FieldMarking: creating the global human sensor net

November 17th, 2005

We’ve been conducting a pilot study at towards creating a Global Human Sensor Net: people all over the world collaboratively reporting, tagging, and thus exchanging information about their observations of the natural world. Such information is already piling up in casual text in blogs and discussion forums, but it is not very accessible to scientists there.

A variety of efforts are underway to address this general problem of how to share unstructured information: simple tagging, microformats, datablogging, structured blogging, and semantic web browsers.

The FieldMarking concept is to let people freely report what they see in unstructured text, but to provide them with appropriate data fields to structure or annotate their own — or somebody else’s — observations. To use text scrapers and existing ontologies to provide suggestions for appropriate markup. To publish the structured data in RDF so it can be intelligently retrieved and aggregated so that scientists can be alerted, for example, to invasive species or emerging diseases. Interactive graphing tools would allow both citizens and scientists to visually mine the data.

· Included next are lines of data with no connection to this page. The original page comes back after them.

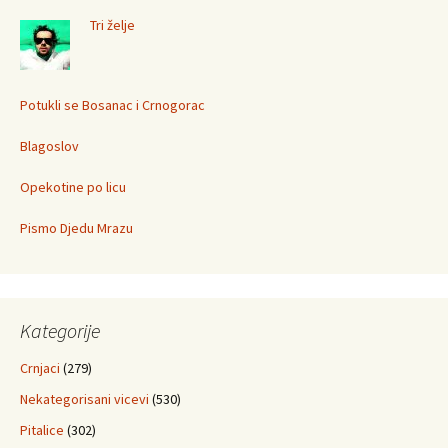
Tri želje
Potukli se Bosanac i Crnogorac
Blagoslov
Opekotine po licu
Pismo Djedu Mrazu
Kategorije
Crnjaci
(279)
Nekategorisani vicevi
(530)
Pitalice
(302)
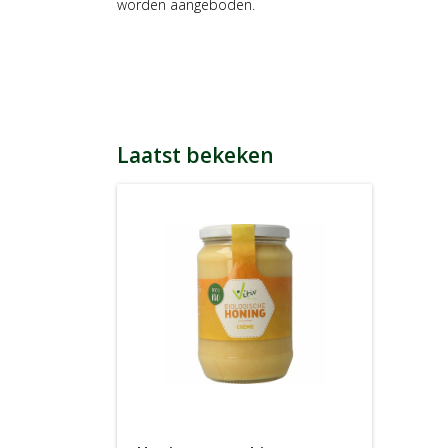
worden aangeboden.
Laatst bekeken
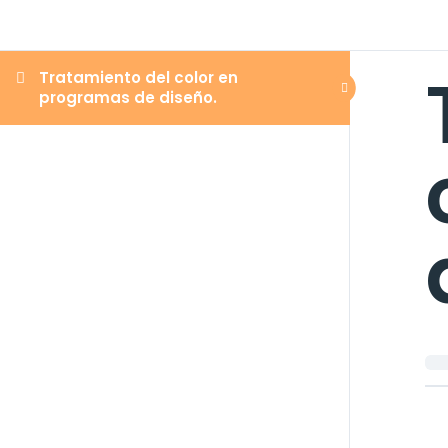
Tratamiento del color en
programas de diseño.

FieldMarking combines observation in the “field” with the idea of filling out data “fields” or creating semantic “markup.”

The current prototype, FieldMarking, uses the datablogging technology at Thus we can take advantage of RSS syndication, mobile posting, and graphable data fields from shared templates. Datablogging also does not require any special plug-ins to be installed by users. Our testing suggests that, in addition to some bugginess in the software, this approach has some limitations. We need to be able to apply multiple data records to a text entry, because it often makes sense to report many observations or many kinds of observations in one paragraph. Also, we need to allow data records from other users who may dispute the original markup. Customized log types can be shared with other users of, but we’ll want to more broadly distribute across multiple platforms.

All the same, the potential is enormous and we will continue to gather pilot data on the kinds of biological information available in these unstructured data sources, the willingness of people to structure it, and the technologies that will make it possible.